┌─ Provided records

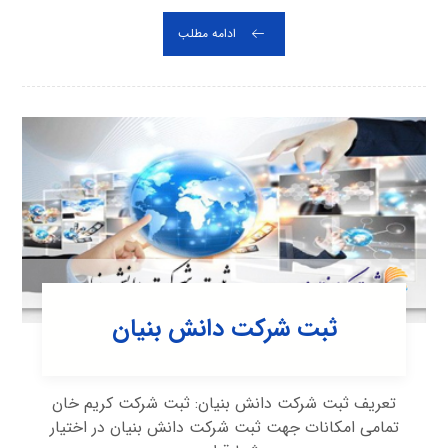
ادامه مطلب
ثبت شرکت دانش بنیان
تعریف ثبت شرکت دانش بنیان: ثبت شرکت کریم خان
تمامی امکانات جهت ثبت شرکت دانش بنیان در اختیار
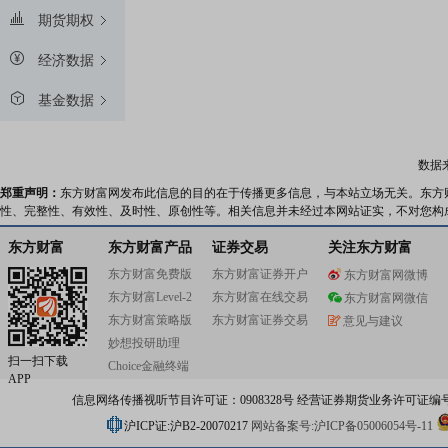
期货期权
经济数据
基金数据
数据
郑重声明：
东方财富网发布此信息的目的在于传播更多信息，与本站立场无关。东方
性、完整性、有效性、及时性、原创性等。相关信息并未经过本网站证实，不对您构
东方财富
东方财富产品
证券交易
关注东方财富
东方财富免费版
东方财富证券开户
东方财富网微博
东方财富Level-2
东方财富在线交易
东方财富网微信
东方财富策略版
东方财富证券交易
意见与建议
妙想投研助理
扫一扫下载
Choice金融终端
APP
信息网络传播视听节目许可证：0908328号 经营证券期货业务许可证编号：91310
沪ICP证:沪B2-20070217
网站备案号:沪ICP备05006054号-11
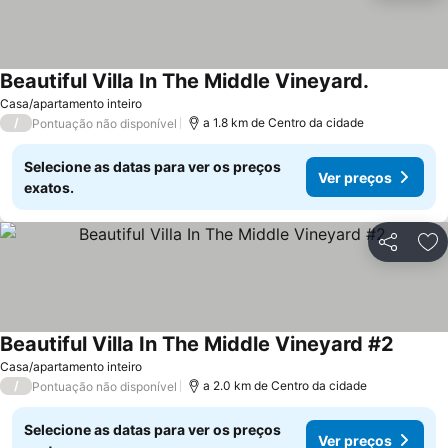
Beautiful Villa In The Middle Vineyard.
Casa/apartamento inteiro
/
a 1.8 km de Centro da cidade
Pontuação não disponível
Selecione as datas para ver os preços
Ver preços
exatos.
Partilhar
Ad
Beautiful Villa In The Middle Vineyard #2
Casa/apartamento inteiro
/
a 2.0 km de Centro da cidade
Pontuação não disponível
Selecione as datas para ver os preços
Ver preços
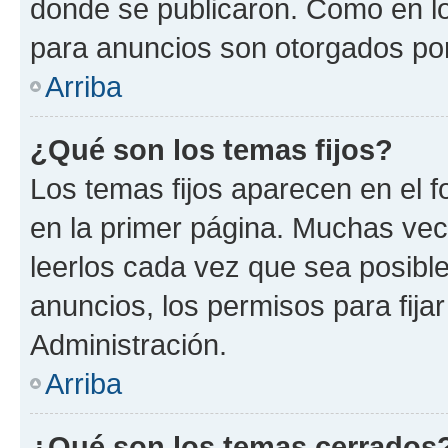
donde se publicaron. Como en lo
para anuncios son otorgados por
Arriba
¿Qué son los temas fijos?
Los temas fijos aparecen en el f
en la primer página. Muchas vec
leerlos cada vez que sea posibl
anuncios, los permisos para fija
Administración.
Arriba
¿Qué son los temas cerrados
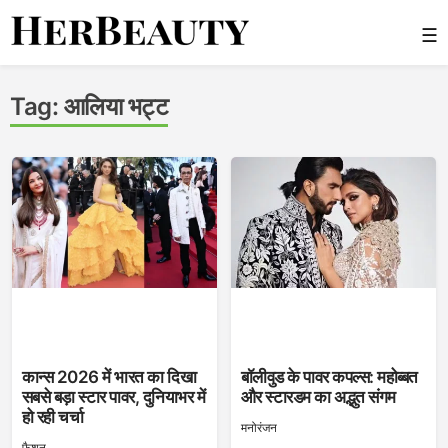
Skip
☰
to
content
Her Beauty
Tag:
आलिया भट्ट
कान्स 2026 में भारत का दिखा
बॉलीवुड के पावर कपल्स: महोब्बत
सबसे बड़ा स्टार पावर, दुनियाभर में
और स्टारडम का अद्भुत संगम
हो रही चर्चा
मनोरंजन
फैशन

└─

Scanning the material above, work out how many lines contain the word "anuncios" and reply with the number only.

__Exercise result__: 2